Jeśli obawiasz się, że bieganie z telefonem nie będzie należało do najwygodniejszych, to żadna wymówka. W dobrym sklepie sportowym znajdziesz spodnie lub bluzę do biegania z wygodnymi kieszeniami.

3: dobre buty

Mówi się, że do biegania nie jest potrzebne nic więcej, poza wytrwałością i dobrymi chęciami. To nie do końca prawda. Niezbędne są także buty do biegania. Jeśli nie możesz się zmotywować do treningu przez ból stóp w trakcie biegu to znak, że trzeba zmienić obuwie. Niekoniecznie takie, które kosztować będzie połowę pensji, ale na pewno te, które będą amortyzować bieg i dobrze wspierać stopę.

4: często zmieniaj trasy

Po kilku treningach po regularnej trasie będziesz biegać nawet z zamkniętymi oczami. Dlatego, gdy nadejdzie znużenie treningami siądź z mapą i wyznacz sobie nową ścieżkę. Idealnie nadają się leśne dukty, bo natura nie pozwala się nudzić.

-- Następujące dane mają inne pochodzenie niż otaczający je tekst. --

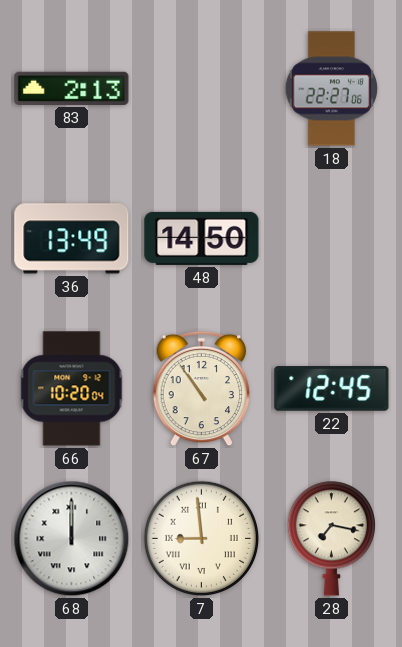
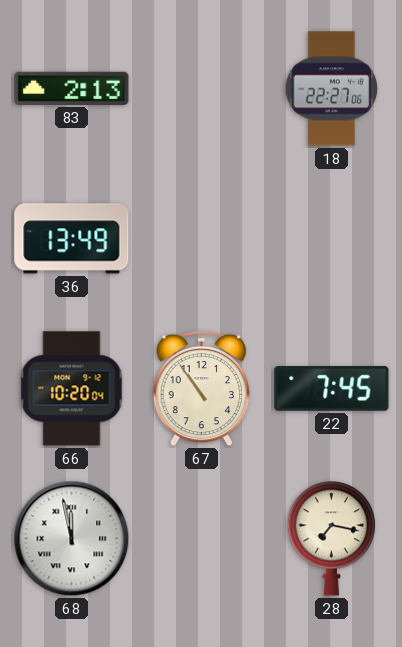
48: 14:50 -> none
22: 12:45 -> 7:45
68: 12:00 -> 11:58
7: 8:59 -> none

W wolny dzień dobrze jest pojechać także w zupełne nieznane miejsce, np. do sąsiedniego miasta. Nie musi to być na drugim końcu kraju. Wystarczy miejsce, w którym nie bywa się często. To okazja by pozwiedzać i poznać nowe miejsca.   

5: dodaj inne aktywności

Jeśli nuży Cię bieganie, to dołącz do treningów np. stretching czy taniec. Po prostu pobiegnij na siłownię plenerową, w ulubione miejsce lasu czy na siłownię lub salę fitness. W ten sposób treningi staną się bardziej urozmaicone, a trening biegowy będzie zaliczony.